A former car stereo salesman who stunned the golf world by holding off Tiger Woods to win a major championship.
Rich Beem's path to golf glory was anything but conventional. After a brief and unsuccessful stint on a mini-tour, he quit the game entirely to sell car stereos and cell phones in Seattle. The mundane work reignited his competitive fire, leading him back to the sport through the professional ranks' back doors. His breakthrough was as sudden as it was spectacular: in 2002, at Hazeltine, the unheralded Beem found himself in a final-round duel with the sport's dominant force, Tiger Woods. With a series of audacious shots, including a memorable 35-foot birdie putt on the 16th hole, Beem clinched the PGA Championship, authoring one of the sport's great underdog stories. The victory secured his place in history, a flash of brilliance defined by resilience and a fearless attitude that captivated fans.
1965–1980
The latchkey kids. Raised during divorce, recession, and the end of the Cold War. Skeptical, self-reliant, media-literate. They invented indie culture, grunge, and the early internet — then watched the Boomers take credit.
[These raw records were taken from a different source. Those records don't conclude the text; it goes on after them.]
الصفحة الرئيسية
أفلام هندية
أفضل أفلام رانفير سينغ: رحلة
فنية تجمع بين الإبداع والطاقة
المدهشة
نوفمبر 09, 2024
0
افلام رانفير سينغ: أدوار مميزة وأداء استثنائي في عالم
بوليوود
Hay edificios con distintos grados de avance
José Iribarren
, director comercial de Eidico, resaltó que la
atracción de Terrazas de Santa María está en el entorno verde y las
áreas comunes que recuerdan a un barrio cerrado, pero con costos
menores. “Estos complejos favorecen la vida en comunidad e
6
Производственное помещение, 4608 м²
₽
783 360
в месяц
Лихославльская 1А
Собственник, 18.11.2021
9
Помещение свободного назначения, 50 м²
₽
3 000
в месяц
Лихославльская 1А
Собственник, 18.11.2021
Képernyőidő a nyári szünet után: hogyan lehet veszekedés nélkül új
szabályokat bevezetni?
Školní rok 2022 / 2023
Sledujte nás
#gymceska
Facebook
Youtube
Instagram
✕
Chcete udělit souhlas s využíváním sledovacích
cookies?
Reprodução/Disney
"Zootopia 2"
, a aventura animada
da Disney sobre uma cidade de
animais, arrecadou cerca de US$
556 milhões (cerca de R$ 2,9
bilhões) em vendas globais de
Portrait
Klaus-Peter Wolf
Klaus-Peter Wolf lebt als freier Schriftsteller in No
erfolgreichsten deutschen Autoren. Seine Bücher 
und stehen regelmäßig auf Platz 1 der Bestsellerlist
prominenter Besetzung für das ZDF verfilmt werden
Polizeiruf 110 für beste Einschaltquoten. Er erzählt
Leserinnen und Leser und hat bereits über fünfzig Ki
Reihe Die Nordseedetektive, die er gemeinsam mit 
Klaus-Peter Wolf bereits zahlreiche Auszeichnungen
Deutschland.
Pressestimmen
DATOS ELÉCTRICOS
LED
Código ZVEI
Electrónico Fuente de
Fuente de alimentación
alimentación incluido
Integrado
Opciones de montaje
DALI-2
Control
Rich was born in 1970, placing them squarely in the Generation X. The events that shaped this generation — economic uncertainty, the end of the Cold War, and the rise of personal computing — shaped the world they entered and the choices available to them.
The biggest hits of 1970
#1 Movie
Love Story
Best Picture
Patton
#1 TV Show
Rowan & Martin's Laugh-In
The world at every milestone
First Earth Day; The Beatles break up
Fall of Saigon ends the Vietnam War
Internet adopts TCP/IP, creating the modern internet
Challenger disaster; Chernobyl nuclear meltdown
Pan Am Flight 103 bombed over Lockerbie
Soviet Union dissolves; World Wide Web goes public
Y2K passes without incident; contested Bush-Gore election
Deepwater Horizon oil spill; iPad launched
COVID-19 pandemic shuts down the world
Before his PGA Tour success, he worked selling car stereos at a Magnolia Hi-Fi store.
He celebrated his 2002 PGA Championship win by famously air-guitaring with the Wanamaker Trophy.
He is a regular analyst on Sky Sports' golf coverage in the UK.
“I knew I had to make birdies. I wasn't going to let up.”